_EXERCISE REQUIREMENTS_:
Reproduce the records below exactly, but only between the lines holding "Vogtland Állítható futómű" and "lengéscsillapítókat tartalmaz, amelyek", inclusive.

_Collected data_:
________

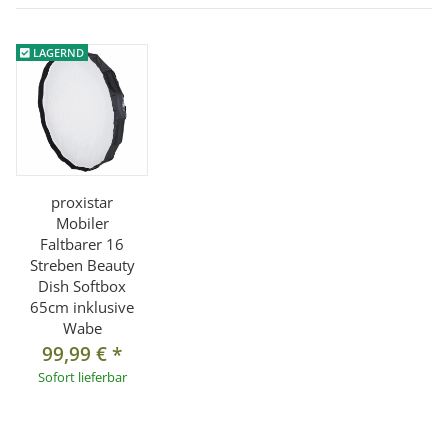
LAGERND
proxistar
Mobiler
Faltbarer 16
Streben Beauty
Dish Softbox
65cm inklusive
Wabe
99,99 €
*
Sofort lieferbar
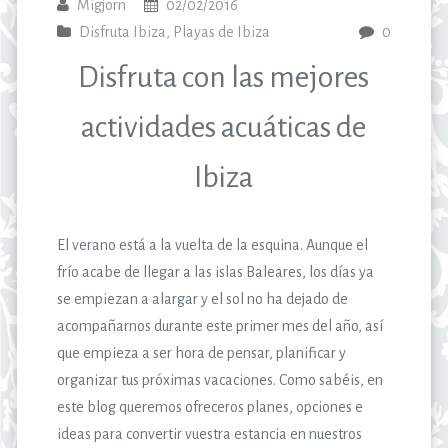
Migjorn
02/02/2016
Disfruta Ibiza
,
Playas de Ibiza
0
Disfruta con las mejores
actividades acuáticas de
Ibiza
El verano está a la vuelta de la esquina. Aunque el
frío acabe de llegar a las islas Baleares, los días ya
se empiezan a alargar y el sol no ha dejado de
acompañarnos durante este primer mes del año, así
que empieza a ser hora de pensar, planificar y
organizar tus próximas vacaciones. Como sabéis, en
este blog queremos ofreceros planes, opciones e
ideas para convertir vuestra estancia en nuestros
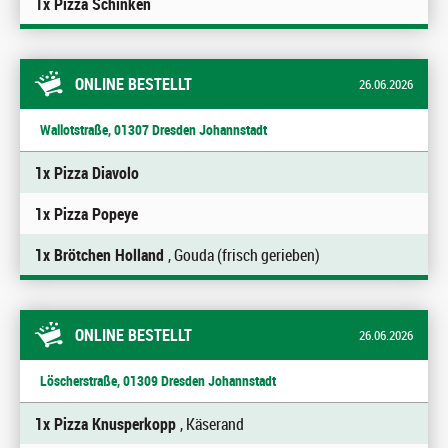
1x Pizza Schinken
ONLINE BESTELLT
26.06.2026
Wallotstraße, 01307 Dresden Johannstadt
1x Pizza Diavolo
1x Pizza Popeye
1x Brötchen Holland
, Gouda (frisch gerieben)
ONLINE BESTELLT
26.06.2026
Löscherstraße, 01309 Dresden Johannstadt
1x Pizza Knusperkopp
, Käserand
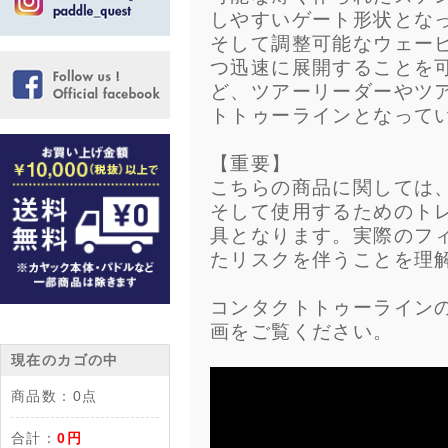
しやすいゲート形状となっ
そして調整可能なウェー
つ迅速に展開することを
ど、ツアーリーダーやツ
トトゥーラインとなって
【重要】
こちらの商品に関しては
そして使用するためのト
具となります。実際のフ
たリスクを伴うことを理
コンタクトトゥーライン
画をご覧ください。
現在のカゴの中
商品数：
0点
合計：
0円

________

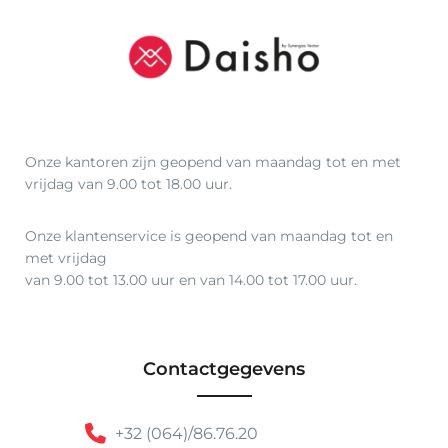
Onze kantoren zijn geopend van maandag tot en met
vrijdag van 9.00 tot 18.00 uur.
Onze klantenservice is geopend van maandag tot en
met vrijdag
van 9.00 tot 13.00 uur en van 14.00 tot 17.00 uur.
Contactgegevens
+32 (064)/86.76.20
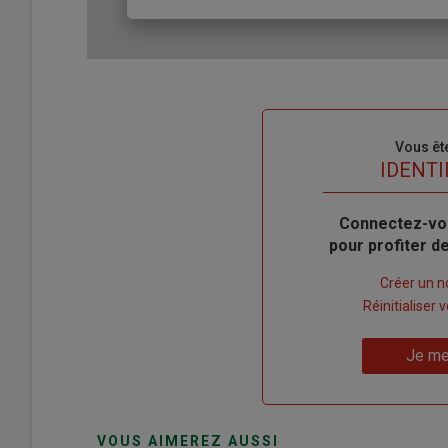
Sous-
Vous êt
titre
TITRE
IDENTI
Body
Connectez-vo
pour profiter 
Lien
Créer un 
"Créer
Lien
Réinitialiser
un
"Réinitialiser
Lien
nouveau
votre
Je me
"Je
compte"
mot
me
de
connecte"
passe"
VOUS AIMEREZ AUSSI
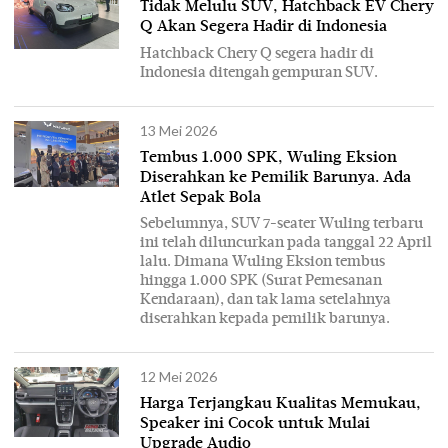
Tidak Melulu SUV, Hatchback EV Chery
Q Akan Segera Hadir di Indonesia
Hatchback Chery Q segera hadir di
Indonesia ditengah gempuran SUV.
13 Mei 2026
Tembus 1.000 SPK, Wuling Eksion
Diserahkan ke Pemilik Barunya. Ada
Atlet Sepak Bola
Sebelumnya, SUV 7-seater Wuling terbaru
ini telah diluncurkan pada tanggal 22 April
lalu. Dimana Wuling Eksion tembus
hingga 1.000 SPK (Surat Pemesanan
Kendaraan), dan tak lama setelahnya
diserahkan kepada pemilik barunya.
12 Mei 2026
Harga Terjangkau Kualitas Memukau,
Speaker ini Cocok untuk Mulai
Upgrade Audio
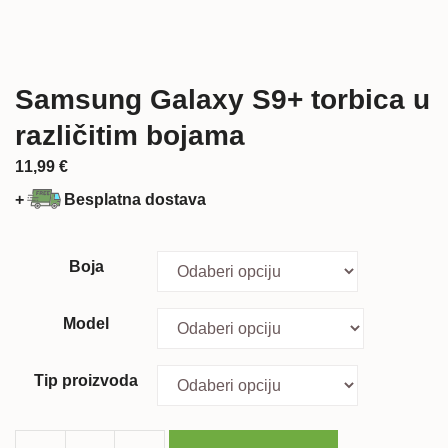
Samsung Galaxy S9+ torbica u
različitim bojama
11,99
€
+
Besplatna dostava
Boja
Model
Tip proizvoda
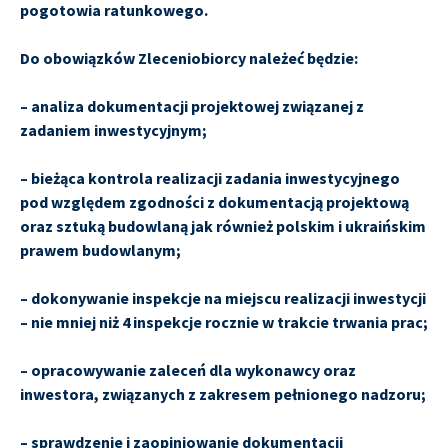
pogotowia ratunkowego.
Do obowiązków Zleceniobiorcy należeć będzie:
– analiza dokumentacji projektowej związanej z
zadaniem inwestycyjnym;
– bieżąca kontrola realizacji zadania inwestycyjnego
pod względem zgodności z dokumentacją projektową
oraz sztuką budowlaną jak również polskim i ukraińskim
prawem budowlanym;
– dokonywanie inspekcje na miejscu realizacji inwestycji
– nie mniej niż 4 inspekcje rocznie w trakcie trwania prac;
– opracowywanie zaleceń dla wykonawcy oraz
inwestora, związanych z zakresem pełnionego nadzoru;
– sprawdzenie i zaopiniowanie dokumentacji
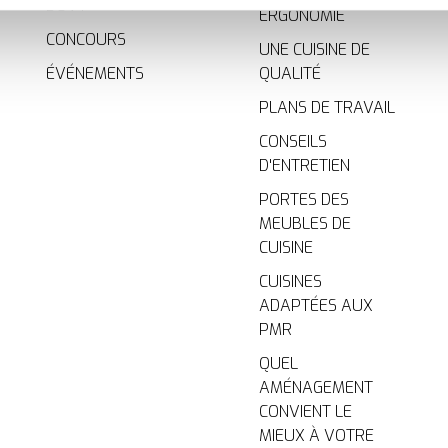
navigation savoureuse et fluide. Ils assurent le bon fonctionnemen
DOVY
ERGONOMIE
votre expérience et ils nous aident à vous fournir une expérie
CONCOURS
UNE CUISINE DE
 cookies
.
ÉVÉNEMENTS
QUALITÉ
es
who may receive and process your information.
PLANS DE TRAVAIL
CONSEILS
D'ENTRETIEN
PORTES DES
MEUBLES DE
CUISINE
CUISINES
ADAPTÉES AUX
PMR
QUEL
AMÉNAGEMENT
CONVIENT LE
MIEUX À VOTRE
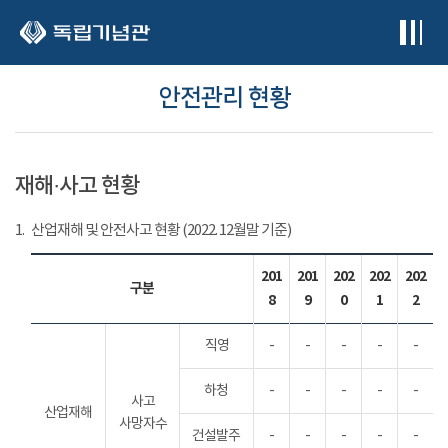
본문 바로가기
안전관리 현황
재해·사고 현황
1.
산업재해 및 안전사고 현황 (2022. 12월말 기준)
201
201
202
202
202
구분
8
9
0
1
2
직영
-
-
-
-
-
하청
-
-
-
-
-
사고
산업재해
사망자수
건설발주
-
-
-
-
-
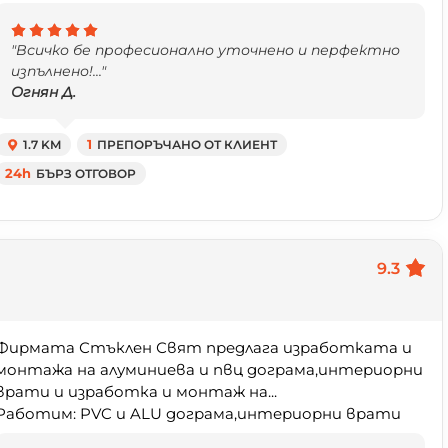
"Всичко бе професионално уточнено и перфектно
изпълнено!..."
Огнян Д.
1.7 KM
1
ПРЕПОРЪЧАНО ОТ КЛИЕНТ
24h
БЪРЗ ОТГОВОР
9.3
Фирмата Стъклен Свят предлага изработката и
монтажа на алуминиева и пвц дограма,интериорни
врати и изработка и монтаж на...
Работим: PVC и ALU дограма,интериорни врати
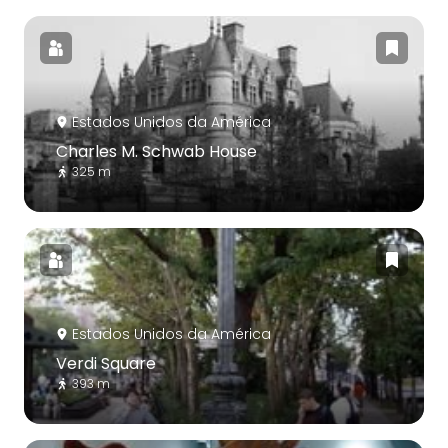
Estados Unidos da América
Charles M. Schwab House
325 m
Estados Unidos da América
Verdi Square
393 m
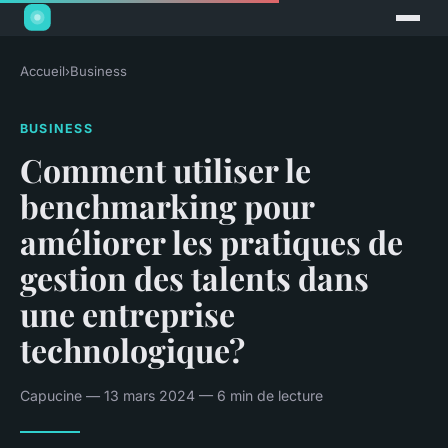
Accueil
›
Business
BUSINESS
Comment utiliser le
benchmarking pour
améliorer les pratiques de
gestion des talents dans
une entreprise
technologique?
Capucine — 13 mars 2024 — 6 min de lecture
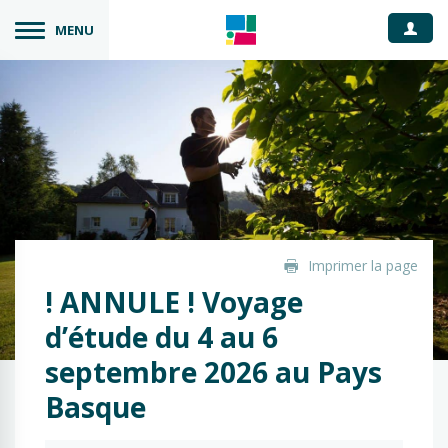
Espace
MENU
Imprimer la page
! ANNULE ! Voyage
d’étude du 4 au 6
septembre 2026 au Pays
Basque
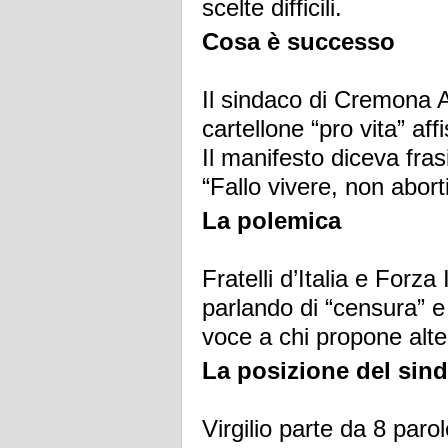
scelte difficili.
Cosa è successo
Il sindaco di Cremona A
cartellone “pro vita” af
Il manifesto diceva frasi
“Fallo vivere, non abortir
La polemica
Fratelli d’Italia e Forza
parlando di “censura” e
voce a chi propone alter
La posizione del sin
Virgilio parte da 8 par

________

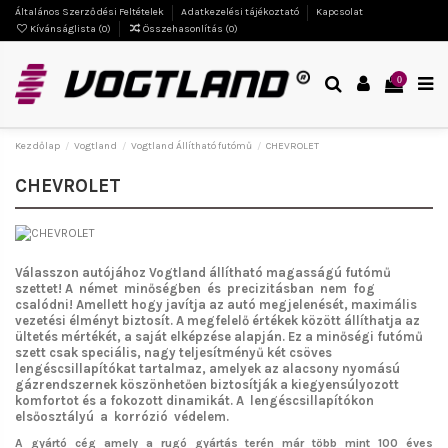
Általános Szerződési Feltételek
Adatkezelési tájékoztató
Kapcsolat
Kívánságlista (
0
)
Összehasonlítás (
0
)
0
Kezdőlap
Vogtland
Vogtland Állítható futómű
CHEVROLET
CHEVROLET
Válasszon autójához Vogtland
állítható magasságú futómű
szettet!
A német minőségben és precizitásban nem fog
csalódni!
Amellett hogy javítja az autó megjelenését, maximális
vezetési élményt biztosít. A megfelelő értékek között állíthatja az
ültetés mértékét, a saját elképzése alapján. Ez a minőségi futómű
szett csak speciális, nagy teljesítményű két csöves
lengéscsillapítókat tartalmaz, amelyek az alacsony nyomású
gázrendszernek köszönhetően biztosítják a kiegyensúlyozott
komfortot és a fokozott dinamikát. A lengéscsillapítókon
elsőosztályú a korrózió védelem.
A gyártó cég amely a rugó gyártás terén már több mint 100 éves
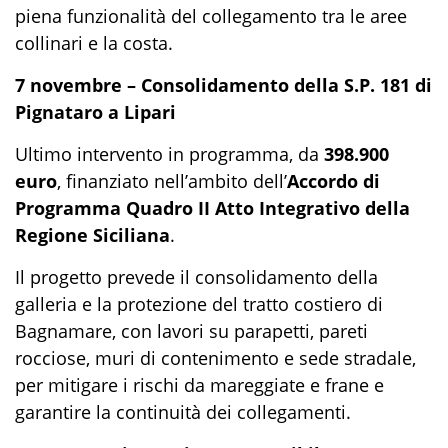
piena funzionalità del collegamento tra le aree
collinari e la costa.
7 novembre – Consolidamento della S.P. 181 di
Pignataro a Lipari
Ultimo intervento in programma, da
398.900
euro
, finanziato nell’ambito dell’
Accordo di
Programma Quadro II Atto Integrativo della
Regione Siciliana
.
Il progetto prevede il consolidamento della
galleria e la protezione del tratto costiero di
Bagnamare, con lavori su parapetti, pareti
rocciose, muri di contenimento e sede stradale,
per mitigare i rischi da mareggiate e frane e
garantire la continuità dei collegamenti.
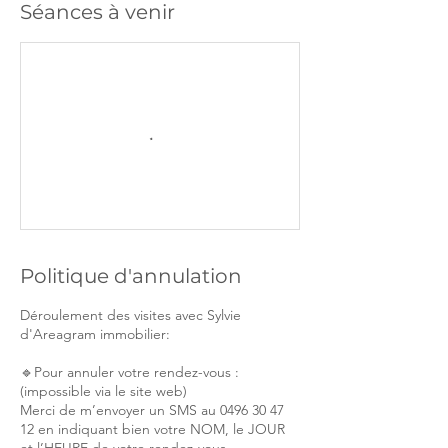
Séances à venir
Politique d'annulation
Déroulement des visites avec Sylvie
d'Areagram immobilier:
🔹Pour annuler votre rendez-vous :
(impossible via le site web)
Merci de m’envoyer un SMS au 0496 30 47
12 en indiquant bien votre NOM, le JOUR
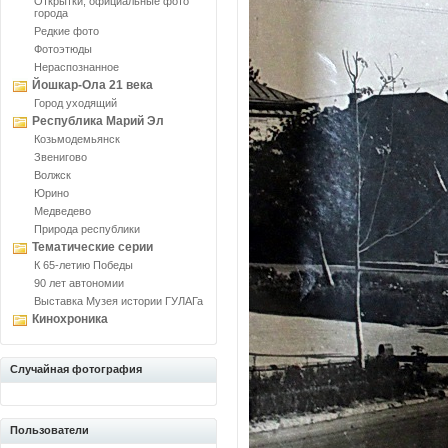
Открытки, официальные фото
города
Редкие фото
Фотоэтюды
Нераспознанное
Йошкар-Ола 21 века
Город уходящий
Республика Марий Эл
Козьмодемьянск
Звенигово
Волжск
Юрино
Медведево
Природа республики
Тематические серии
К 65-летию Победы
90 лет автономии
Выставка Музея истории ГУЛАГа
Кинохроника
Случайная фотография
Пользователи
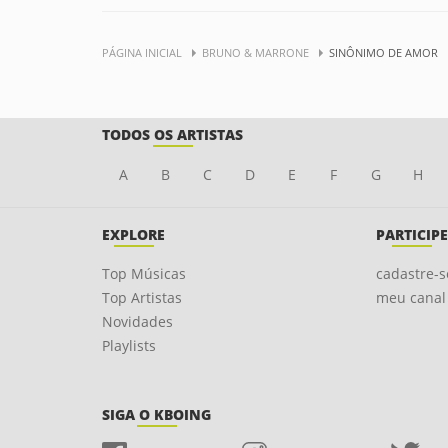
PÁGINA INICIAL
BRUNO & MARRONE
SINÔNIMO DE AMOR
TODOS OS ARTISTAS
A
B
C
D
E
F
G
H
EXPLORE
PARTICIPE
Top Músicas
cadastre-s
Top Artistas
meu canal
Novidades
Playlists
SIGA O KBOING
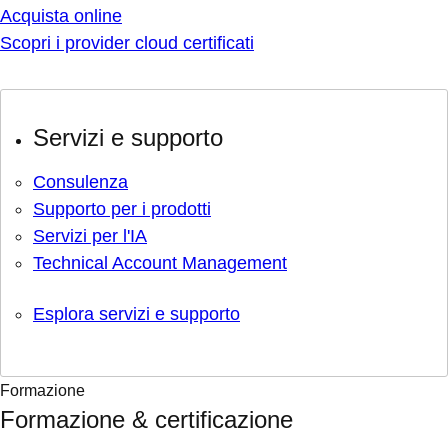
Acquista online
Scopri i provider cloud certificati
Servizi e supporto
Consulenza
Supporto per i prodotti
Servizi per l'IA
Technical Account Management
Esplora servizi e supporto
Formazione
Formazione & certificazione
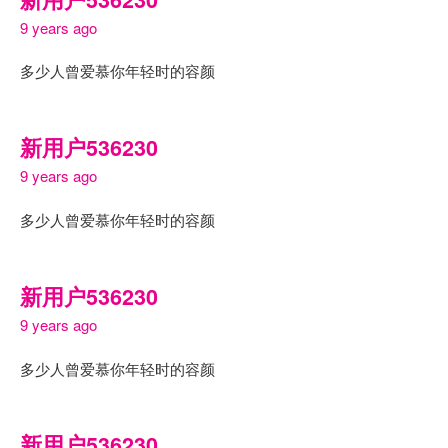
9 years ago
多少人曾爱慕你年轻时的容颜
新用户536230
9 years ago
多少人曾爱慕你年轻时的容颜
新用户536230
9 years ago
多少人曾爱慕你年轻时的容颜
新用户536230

________

_TASK ANSWER_:
Vogtland Állítható futómű
CHEVROLET
CHEVROLET
Válasszon autójához Vogtland
állítható magasságú futómű
szettet!
A német minőségben és precizitásban nem fog
csalódni!
Amellett hogy javítja az autó megjelenését, maximális
vezetési élményt biztosít. A megfelelő értékek között állíthatja az
ültetés mértékét, a saját elképzése alapján. Ez a minőségi futómű
szett csak speciális, nagy teljesítményű két csöves
lengéscsillapítókat tartalmaz, amelyek az alacsony nyomású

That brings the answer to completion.